Could a generation be saved using the beta blocker, R-Propranolol?
“We recognized IL-18 as a potential therapeutic for the abnormal rhythm disturbance in the heart and the damage that we see,” Desai said.
IL-18 binding protein is not FDA-approved for human use. So, researchers sought alternative therapies. Through the use of R-prop, they uncovered new, molecular pathways that led to the aggravation of the IL-18 pathway.
“We found that R-propranolol was able to reduce the effects of Interleukin 18 in these sickled hearts and was able to stop abnormal rhythms,” Desai said. “Our grant will enable us to study how the drug does that. If we can better understand how, then we may be able to quickly translate its use in patients.”
Researchers also plan to evaluate potential for toxicity before introducing R-prop in a clinical trial.

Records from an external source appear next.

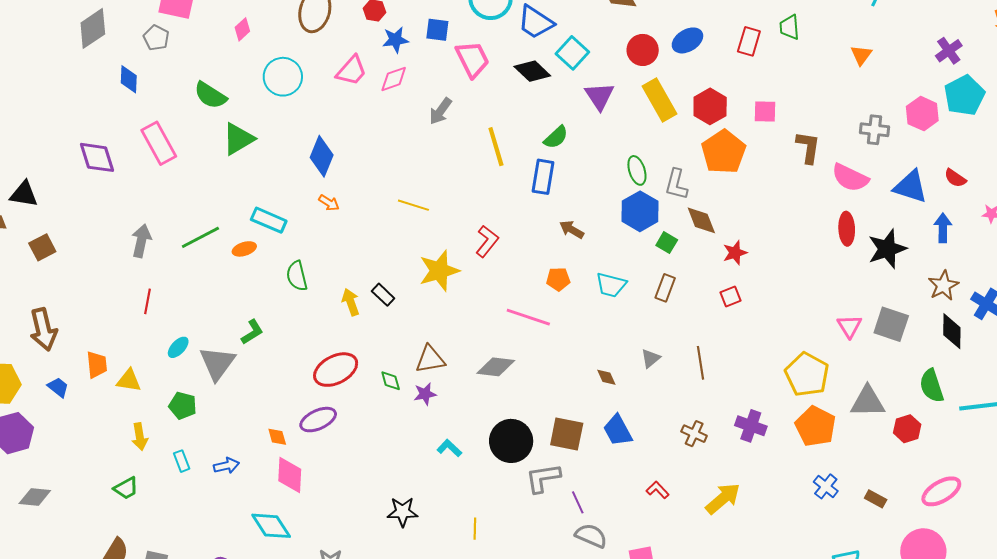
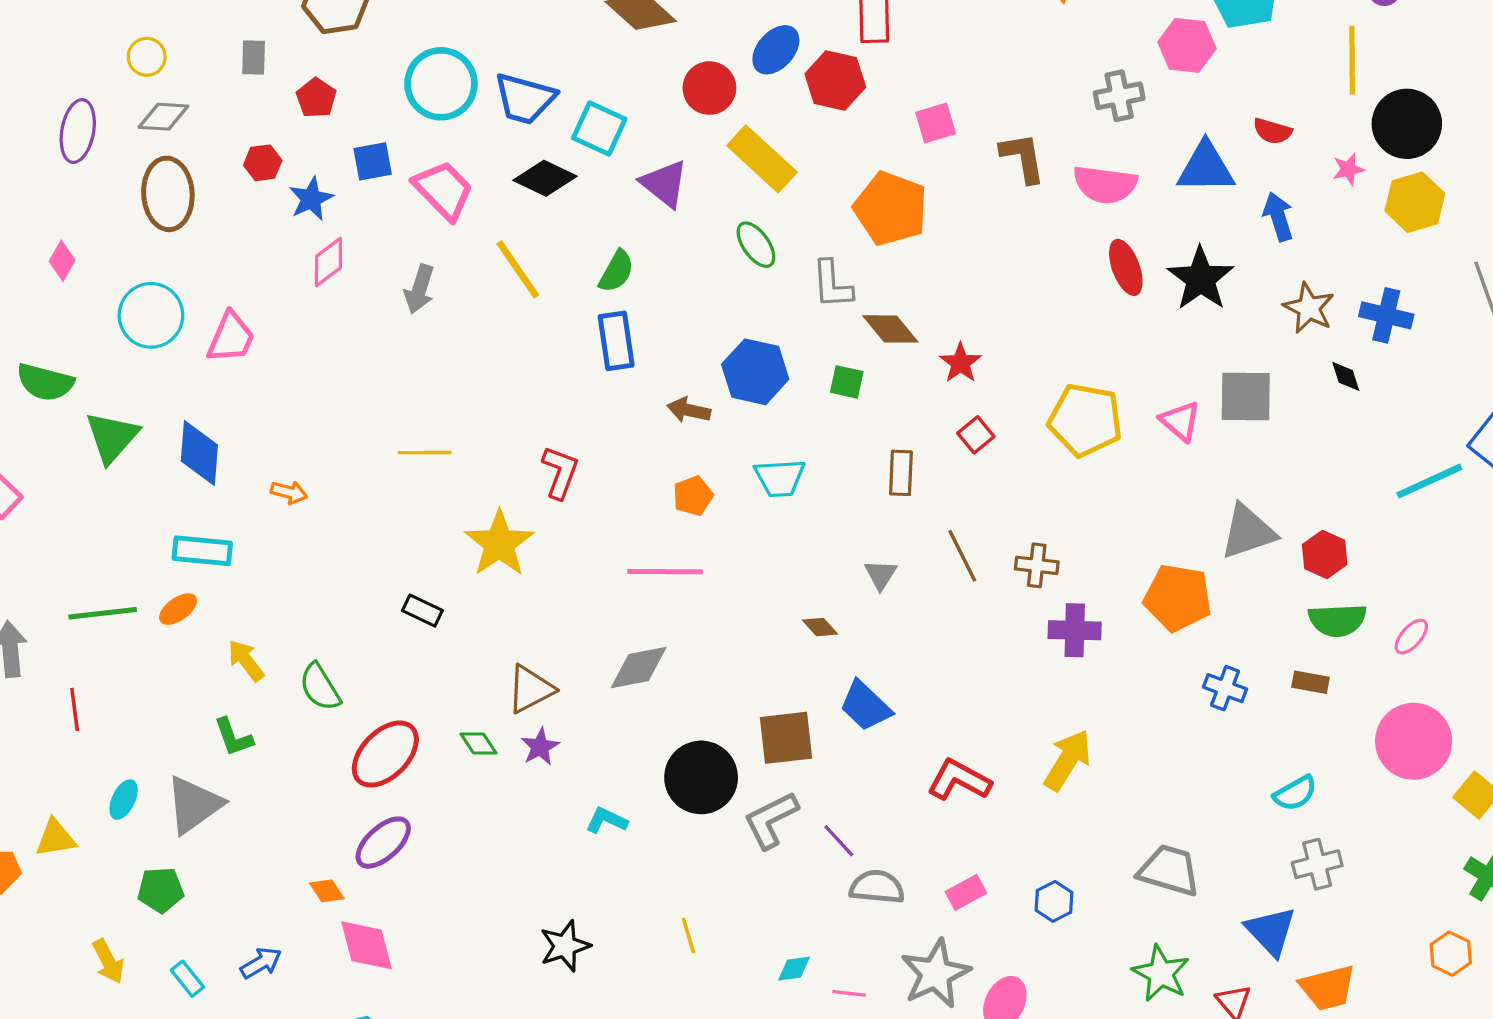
pink trapezoid: (351, 71) -> (231, 338), moved
red hexagon: (710, 106) -> (835, 81), moved
yellow line: (496, 147) -> (518, 269), moved
blue diamond: (322, 156) -> (199, 453), moved
green ellipse: (637, 170) -> (756, 245), moved
blue hexagon: (640, 211) -> (755, 372), moved
green line: (200, 237) -> (103, 613), turned 39
green semicircle: (297, 276) -> (320, 687), moved
brown rectangle: (665, 288) -> (901, 473), moved
red line: (148, 301) -> (75, 709), moved
yellow arrow: (351, 302) -> (246, 660), moved
black diamond: (952, 331) -> (1346, 376), size x0.6
green L-shape: (252, 332) -> (233, 737), turned 120
gray triangle: (217, 363) -> (194, 805), turned 36
yellow pentagon: (807, 374) -> (1085, 420), moved
yellow triangle: (129, 380) -> (55, 838), moved
green semicircle: (932, 386) -> (1337, 620), moved, turned -56
brown cross: (694, 434) -> (1037, 565), moved
red L-shape: (657, 490) -> (959, 780), size x1.6
pink ellipse: (941, 491) -> (1411, 637), size x0.6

Despite the recent FDA approval of Vertex and Bluebird’s gene editing therapies for sickle cell disease, people who have lived with sickle cell disease are still suffering from cardiac complications and are at risk of death and need interventions. In fact, some of those advanced therapies may be far from reach for many patients given the estimated costs.
Krannert Cardiovascular Research Center Executive Director Rohan Dharmakumar, PhD, said in the absence of an effective therapy to address cardiomyopathy and tachycardia in sickle cell disease, we risk losing a generation of people prematurely.
“While new therapies are being explored, cleverly repurposed drugs that have already had human exposure with strong safety profile, such as R-propranolol, stand to make major headway in solving a long-standing health issue affecting the heart and cardiovascular system in the United States and abroad,” Dharmakumar said.